My application for graduation is due in a few days. Actually, I think it was due yesterday, but I'm not too worried about that. I figure I'll just do it in the true spirit of Dartmouth: pay the fine and everything will be golden. I don't actually check my HB, so when a friend told me that I needed to apply to graduate, I was intrigued. Maybe this was a chance to re-live those zany high school days of application fun where people turned their summers at band-camp or their stints on the debate team into essays on how they were the next Mother Theresa.
I was kind of hoping for an essay portion to the application. It would be a nice chance to flex the muscles of my nostalgia and see why I deserved to get out of here. Would fear of even higher tuition be a valid reason? What about the fact that I'm mortally terrified of the new library? I tried to dig a little deeper into myself and find a truly noble reason why I should graduate, but all I could come up with was my odd knack for taking a tumble down the stairs at a party at least once every big weekend. How to make these translate into a reason why I am worthy of graduation?

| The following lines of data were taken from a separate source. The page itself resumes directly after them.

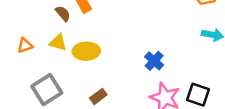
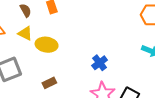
brown semicircle: (63, 13) -> (26, 10), moved

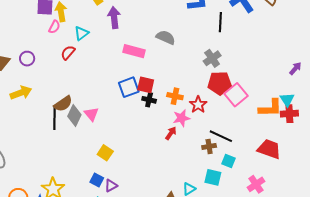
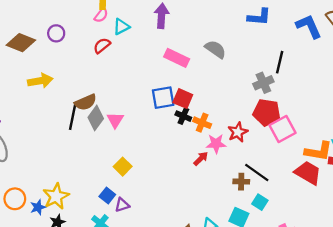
black line: (220, 22) -> (280, 62), moved
pink semicircle: (54, 27) -> (101, 15), moved
purple circle: (27, 59) -> (56, 33), moved
orange cross: (175, 96) -> (202, 123), moved
red trapezoid: (269, 149) -> (308, 173), moved

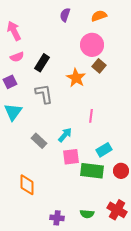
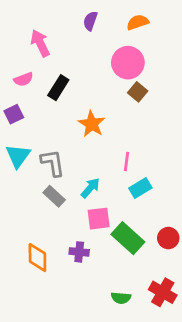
pink arrow: (14, 31) -> (40, 43), moved
orange star: (76, 78) -> (92, 124), moved
gray L-shape: (44, 94) -> (53, 163), moved
cyan rectangle: (104, 150) -> (140, 188), moved
green rectangle: (92, 171) -> (128, 238), turned 35
purple cross: (57, 218) -> (79, 252), moved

When I finally journeyed to the Hop to get my mail, I was sorely disappointed to learn that applying for graduation involves a mere series of check marks. Check this box if they spelled my name right. Check this box if I'd like to join the half-hung-over parade this June. Check this box if my major is the same as it was two and a half years ago. There is a slightly more detailed short-answer section, where I get to decide whether or not I'd like all 12 of my middle names to appear on my diploma. In all, I'd say it was a truly meaningful reflection on my time here. Although I've definitely had a more significant rapport with some credit card applications.
The whole thing seems kind of disproportionate to me -- what with all they make you do to get in and then to stay -- the actual leaving part of the deal seems to be handled in a rather cursory way. The ideal institution should have its departing students as eager to leave as they were to arrive -- not eager in a "if-I-spend-one-more-second-here-I'll-explode" way, but eager in that way people get when they can't wait to unleash themselves onto the next sphere of their lives.
Maybe no one asks us why we think we should graduate because no one would be satisfied with the answer. Maybe we get so caught up in all of the little things that go on here -- the endless bones we have to pick with the institution, with the people who administrate it, with the people who teach at it, and with the people who attend it -- that we forget that the main purpose is to prepare ourselves to exist in a context outside of Dartmouth.
It's so easy for me to make this place my be-all and end-all; if nothing else, it makes each frantic 10-week stretch that much more interesting. But in a few months I'll be in a place where, most likely, no one will give a crap about Residential Life or 24-hour study spaces or broken blitz computers in Collis. Does this mean these things should start becoming less important to me? Is it a sign that I'm not ready to leave if they don't? In the eyes of Dartmouth, I'm ready to graduate -- I've finished my distribs and the registrar knows how to spell my name. I have been educated. I just haven't figured out if that actually means anything.